Possibility of EMP mine for manageable vehicle obstacle and challenges?

So, I’ve seen people post about balancing vehicles, and late game having little to no challenge. At the same time, any challenge should not be an annoyance or impossibility to counter or manage.

So, thinking on those terms, would an EMP mine response, similar to the riot bot response work?

As it currently goes, a riot bot can cause a lot of problems, but it is an escalation and manageable gameplay mechanic. It is counterable, but can cause problems if the player makes poor choices. It has a risk reward balance of “get in quick, take loot, escape before bot gets me” vs “prepare and stop alarm/destroy bots”. With lots of options, and lots of obstacles and challenges. Hopefully this makes it “fun” with the exception of the first mistake being a “learning” experience. :wink:

So, to do the same with vehicles, how about a single EMP mine drop from said riot bots? This would mean, even late game vehicles, if on an unmanaged and unplanned rampage, could hit a single use power drain event (from the EMP mine).

This can be easily managed by recharging batteries via swapping, pedals, solars, cranks (are these in game?) or reactors etc. However, it would give the player reason to go slow around protected areas (same as current riot bot escalation rules). It would also mean a laser equipped unstoppable tank, could be slowed, though not entirely disabled.

I hope this would give the player a manageable, fun mechanic. Possibly even the chance to collect the mines, and use them back on tank/chicken/riot bots themselves?

What do people think? Would this be too much of a fun stopper, or would it add some dynamics to the current vehicle gameplay?

Hmm. Riot bots are the nonlethal ones, yeah? I’ve never had a problem with them, not ever. I’ve almost always had a shotgun handy in those encounters, though.So I’m not sure that I’ve had the same experience as you.
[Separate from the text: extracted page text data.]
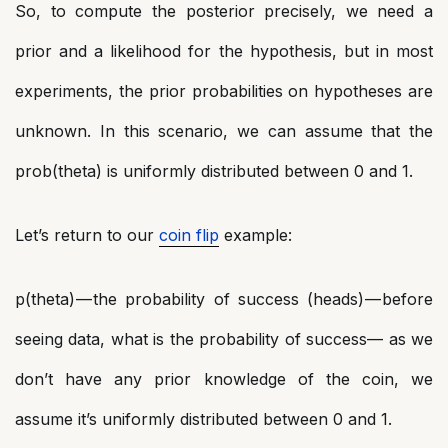
So, to compute the posterior precisely, we need a
prior and a likelihood for the hypothesis, but in most
experiments, the prior probabilities on hypotheses are
unknown. In this scenario, we can assume that the
prob(theta) is uniformly distributed between 0 and 1.
Let’s return to our
coin flip
example:
p(theta) — the probability of success (heads) — before
seeing data, what is the probability of success— as we
don’t have any prior knowledge of the coin, we
assume it’s uniformly distributed between 0 and 1.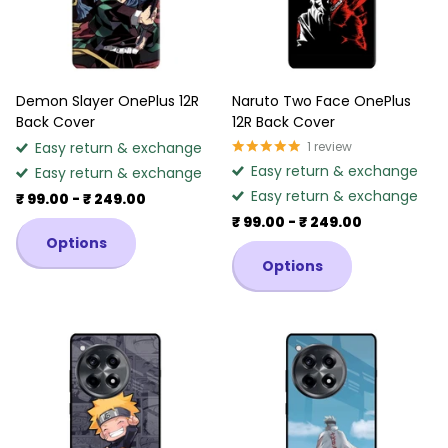
Demon Slayer OnePlus 12R
Naruto Two Face OnePlus
Back Cover
12R Back Cover
Easy return & exchange
1
review
Easy return & exchange
Easy return & exchange
Easy return & exchange
₹ 99.00
- ₹ 249.00
₹ 99.00
- ₹ 249.00
Options
Options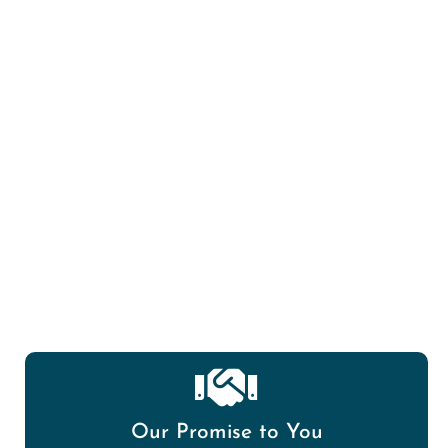
Mold Spore/Air Quality Testing
Our Promise to You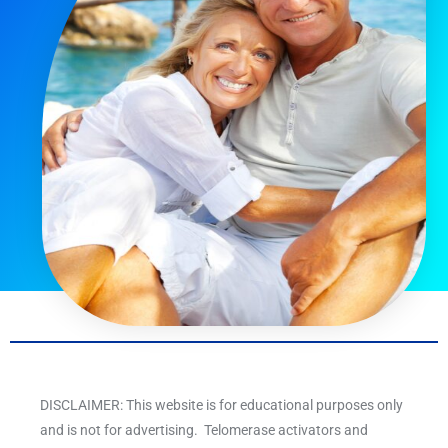
DISCLAIMER: This website is for educational purposes only
and is not for advertising. Telomerase activators and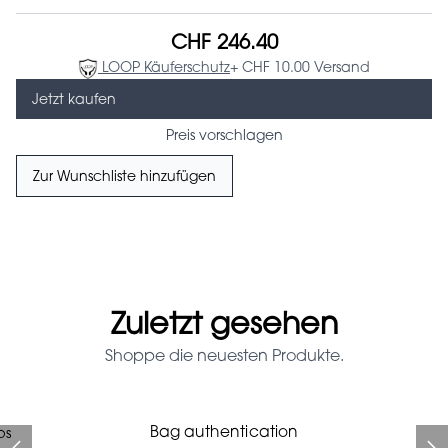
CHF 246.40
LOOP Käuferschutz
+ CHF 10.00 Versand
Jetzt kaufen
Preis vorschlagen
Zur Wunschliste hinzufügen
Zuletzt gesehen
Shoppe die neuesten Produkte.
Prada Red Patent Leather
Bag authentication
ps
Bag authentication
Louis Vuitton leather pumps
Genius Man Hermès NEW
Chanel X Pharell glasses
Gucci Marmont bag
Bag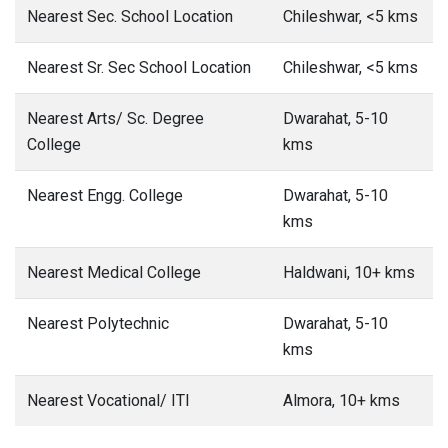
Nearest Sec. School Location
Chileshwar, <5 kms
Nearest Sr. Sec School Location
Chileshwar, <5 kms
Nearest Arts/ Sc. Degree
Dwarahat, 5-10
College
kms
Nearest Engg. College
Dwarahat, 5-10
kms
Nearest Medical College
Haldwani, 10+ kms
Nearest Polytechnic
Dwarahat, 5-10
kms
Nearest Vocational/ ITI
Almora, 10+ kms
I’ve also never made it to ‘late game’, and I instead live perpetually in the middle game. So I also don’t know what it’s like to have a laser equipped unstoppable tank.
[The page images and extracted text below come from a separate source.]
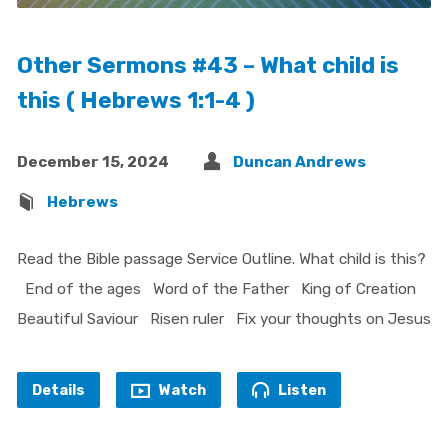
Other Sermons #43 – What child is
this ( Hebrews 1:1-4 )
December 15, 2024
Duncan Andrews
Hebrews
Read the Bible passage Service Outline. What child is this?
End of the ages Word of the Father King of Creation
Beautiful Saviour Risen ruler Fix your thoughts on Jesus
Details
Watch
Listen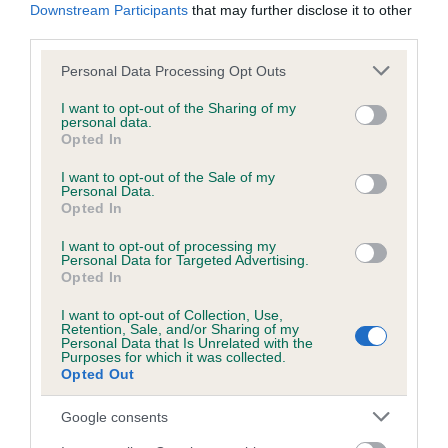
Downstream Participants
that may further disclose it to other
Inbreeding coefficient
third parties.
Please note that this website/app uses one or more Google
Personal Data Processing Opt Outs
services and may gather and store information including but
Coefficient of Inbreeding (CoI)
not limited to your visit or usage behaviour. You may click to
I want to opt-out of the Sharing of my
Inbreeding coefficient for HOUSTY IMAGE
personal data.
grant or deny consent to Google and its third-party tags to
Opted In
OF CAERAU is 7.6%
use your data for below specified purposes in below Google
consent section.
I want to opt-out of the Sale of my
10 generations available of which 5 are complete
Personal Data.
Breed average CoI 10.5%
Opted In
I want to opt-out of processing my
COI Description
Personal Data for Targeted Advertising.
Opted In
I want to opt-out of Collection, Use,
Retention, Sale, and/or Sharing of my
Breed Watch
Personal Data that Is Unrelated with the
Purposes for which it was collected.
Opted Out
Google consents
Breed Watch category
My questions are as follows. If it’s a riot control bot, is it a military or police bot? If it were military, it seems natural that it would have EMP capabilities, for bomb/vehicle disabling. If it were civilian, I’d think EMPs would be beyond their scope. That’s my impression.

Also, if a vehicle is disabled by an EMP is it permanently disabled or temporarily disabled? Does it drain batteries? If your intention is to get players to carry around extra batteries and the like for swapping – would an emp blast drain batteries/damage electronics that were not currently installed in the vehicle but stored in the trunk?

Overall I think it’s a neat idea, but again, I’m not the best one to judge, and my inexperience is showing in my questions.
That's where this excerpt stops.